@3kids2dogs
Both my daughters were double majors with one of their majors being math/applied math. (Math/physics and Math/biological neuroscience) Both went to med school. The math degree plus a some exposure to computer programming opened all sorts of post-college job opportunities. D2 directly leveraged her math degree + research lab experience into a tailored just for her job (job description written so no other candidate would qualify for the position) at a top 10 medical school after college graduation.

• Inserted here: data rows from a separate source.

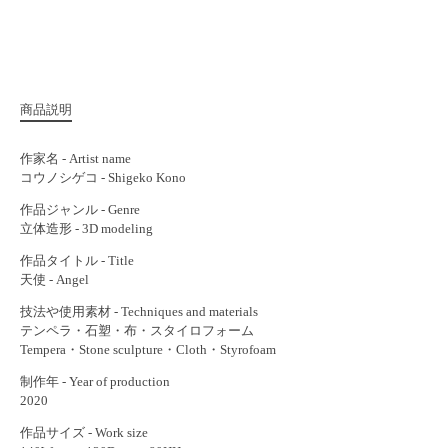
商品説明
作家名 - Artist name
コウノシゲコ - Shigeko Kono
作品ジャンル - Genre
立体造形 - 3D modeling
作品タイトル - Title
天使 - Angel
技法や使用素材 - Techniques and materials
テンペラ・石塑・布・スタイロフォーム
Tempera・Stone sculpture・Cloth・Styrofoam
制作年 - Year of production
2020
作品サイズ - Work size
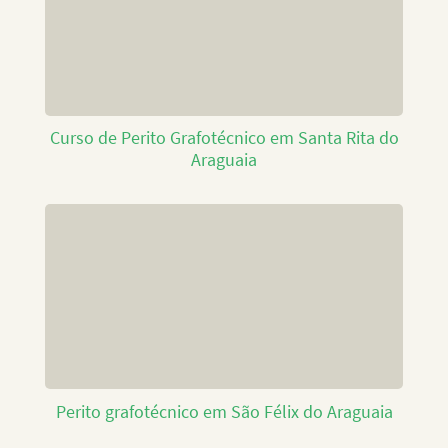
Curso de Perito Grafotécnico em Santa Rita do
Araguaia
Perito grafotécnico em São Félix do Araguaia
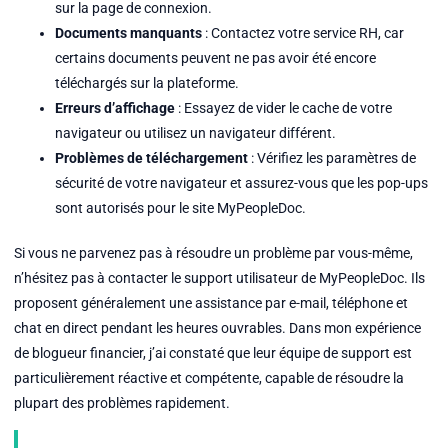
sur la page de connexion.
Documents manquants
: Contactez votre service RH, car
certains documents peuvent ne pas avoir été encore
téléchargés sur la plateforme.
Erreurs d’affichage
: Essayez de vider le cache de votre
navigateur ou utilisez un navigateur différent.
Problèmes de téléchargement
: Vérifiez les paramètres de
sécurité de votre navigateur et assurez-vous que les pop-ups
sont autorisés pour le site MyPeopleDoc.
Si vous ne parvenez pas à résoudre un problème par vous-même,
n’hésitez pas à contacter le support utilisateur de MyPeopleDoc. Ils
proposent généralement une assistance par e-mail, téléphone et
chat en direct pendant les heures ouvrables. Dans mon expérience
de blogueur financier, j’ai constaté que leur équipe de support est
particulièrement réactive et compétente, capable de résoudre la
plupart des problèmes rapidement.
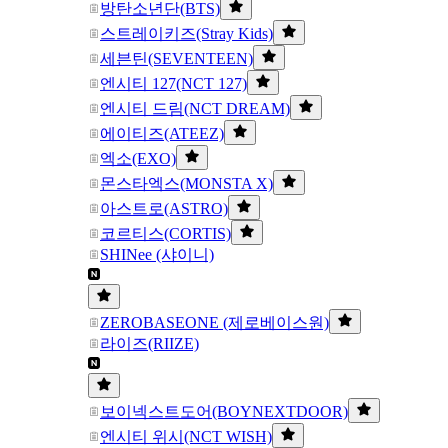
방탄소년단(BTS)
스트레이키즈(Stray Kids)
세븐틴(SEVENTEEN)
엔시티 127(NCT 127)
엔시티 드림(NCT DREAM)
에이티즈(ATEEZ)
엑소(EXO)
몬스타엑스(MONSTA X)
아스트로(ASTRO)
코르티스(CORTIS)
SHINee (샤이니)
ZEROBASEONE (제로베이스원)
라이즈(RIIZE)
보이넥스트도어(BOYNEXTDOOR)
엔시티 위시(NCT WISH)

The math degree also opened up the potential to pursue a variety of medicine-adjacent career pathways in grad school, including BME, epidemiology, biostatistics, bioinformatics, radiation therapy, health & medical physics–all well paying and in high demand careers. (So in demand, in fact, three of D2’s friends dropped out of their bio PhD programs to earn a MS/MPH in bio stats because the job market is so strong.)
Outside of medicine-adjacent careers, a BA/BS math degree can open doors for careers in finance & investing, risk management, insurance, engineering, biotechnology, software development and IT, engineering & technology, (D1 was offered a job w/ a major cell phone company doing calculations on how to optimize cell coverage & routing; another classmate went to work for a multi-state utility to help manage & optimize the electric grid; still another went to work for a major airline doing schedule optimization and the traveling salesman problem ), city planning and development, plus probably more I can’t even think of.
Med school adcomms are agnostic about what undergrad major an applicant has, though both philosophy/humanities and math majors do disproportionately well in med school admissions. (See–[MCAT and GPAs for Applicants and Matriculants to U.S. Medical Schools by Primary Undergraduate Major, 2018-2019]( https://www.aamc.org/download/321496/data/factstablea17.pdf)) Warning–[selection bias]( Selection bias - Wikipedia) is undoubtedly involved in the data.
D1 & D2 had classmates w/ all sort of “exotic” majors-- like agriculture (just finished her MD/PhD, matched into IM/research hepatology); sociology (pediatrician), Spanish (IM hospitalist), music theory (IM geriatrics), English lit (pediatric surgery) , theology (oncology).
Note: math and other “hard” majors do not get any slack from adcomms for having a lower than optimum GPA/sGPA. Your D still needs to excel academically, but math does offer better Plan B career options than bio or even chemistry does. Having a double major also gets no slack from adcomms, nor do adcomms find it impressive. Your D should do a double major only if it makes financial sense or is crucial to her alternative career plans.
RE; scheduling. D1 needed to complete a full math minor as co-req for her physics degree. A major meant adding 3 additional math classes–which she took over the summers since she was working at the university anyway. Because she didn’t decide to apply to med school until her senior year, she was missing ochem --which she took after graduation as a part-time student while working and getting her ECs in order.
D2 entered undergrad with math coursework through linear algebra (4 semesters of math major math) already completed during high school. She only needed 5 math classes to complete a major, 2 of which she “double dipped” (took classes that counted toward both majors). She had no issues whatsoever scheduling since all her pre-med requirements were included in her second major. She finished her double majors & all pre-reqs in 8 semesters.